1
When I got the call, everyone on the team told me I would have to learn Canadian, which I think most of them meant jokingly, but Jordan mentioned some girl from Quebec he met on Omegle who spoke French.
“I’m going to Saskatchewan,” I reminded him.
“Yeah.”
Coach asked me if I really wanted to live out in the tundra. “You got a lotta life ahead of you,” he says, “physically, I mean, at least. Time before you die. Can’t guarantee you much more than that, Adam.”
I wonder if Tim Horton’s coffee is better than it is at Dunkin or Panera. For some reason, it feels further from the source, even though God knows what happens to those beans on their way to the Panera self-serve machines.

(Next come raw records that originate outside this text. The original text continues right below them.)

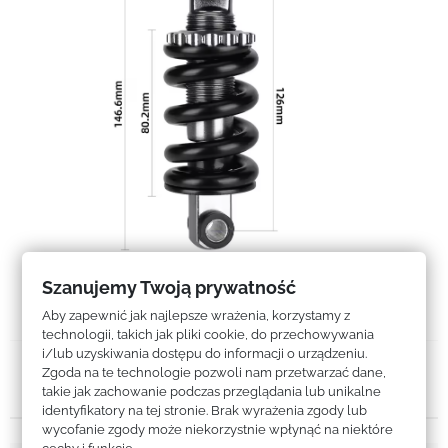
Szanujemy Twoją prywatność
Aby zapewnić jak najlepsze wrażenia, korzystamy z
technologii, takich jak pliki cookie, do przechowywania
i/lub uzyskiwania dostępu do informacji o urządzeniu.
Zgoda na te technologie pozwoli nam przetwarzać dane,
Szczegóły produktu
takie jak zachowanie podczas przeglądania lub unikalne
identyfikatory na tej stronie. Brak wyrażenia zgody lub
wycofanie zgody może niekorzystnie wpłynąć na niektóre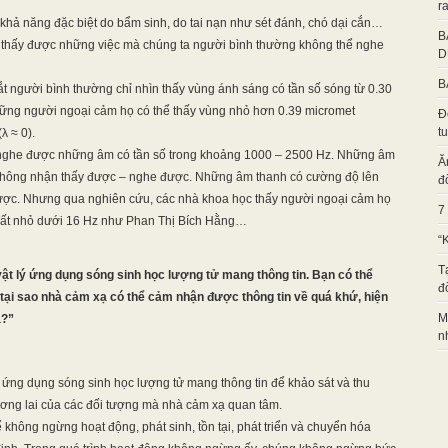
ra
hả năng đặc biệt do bẩm sinh, do tai nạn như sét đánh, chó dại cắn…
B
 thấy được những việc mà chúng ta người bình thường không thể nghe
D
B
 người bình thường chỉ nhìn thấy vùng ánh sáng có tần số sóng từ 0.30
ững người ngoại cảm họ có thể thấy vùng nhỏ hơn 0.39 micromet
Đ
t
λ ≈ 0).
ỉ nghe được những âm có tần số trong khoảng 1000 – 2500 Hz. Những âm
Ă
 không nhận thấy được – nghe được. Những âm thanh có cường độ lên
đ
 được. Nhưng qua nghiên cứu, các nhà khoa học thấy người ngoại cảm họ
7
rất nhỏ dưới 16 Hz như Phan Thị Bích Hằng…
“
T
ật lý ứng dụng sóng sinh học lượng tử mang thông tin. Bạn có thể
đ
g tại sao nhà cảm xạ có thể cảm nhận được thông tin về quá khứ, hiện
M
ạ?”
n
ứng dụng sóng sinh học lượng tử mang thông tin để khảo sát và thu
tương lai của các đối tượng mà nhà cảm xạ quan tâm.
 không ngừng hoạt động, phát sinh, tồn tại, phát triển và chuyển hóa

Porter, the special teams coach, asks when I ship out, and I let him know it’ll be in a week. He hopes I don’t come back, but has to clarify that means I made the team. He makes a comment about my “shotgun leg cannon” and says I should be grateful that I don’t have to stick punts inside the ten in the CFL.
“I can stick a punt,” I complain.
He shakes his head, “Show me.”
I can’t.
“Well,” he says, “You’ll be kicking a fuckton of rogues.”
2
After I gave the returner for Lincoln, Missouri, a concussion, I got an NIL ad deal at the local Ford dealership, where I had to pretend to tackle an F-150. Jordan asked me if it felt emasculating getting knocked over constantly on local TV, but I told him that it paid the bills.
“That’s the difference between me and you,” he told me. “I don’t sell my dignity.”
I laugh. “We play D2 football.”
He didn’t talk to me for a couple of days.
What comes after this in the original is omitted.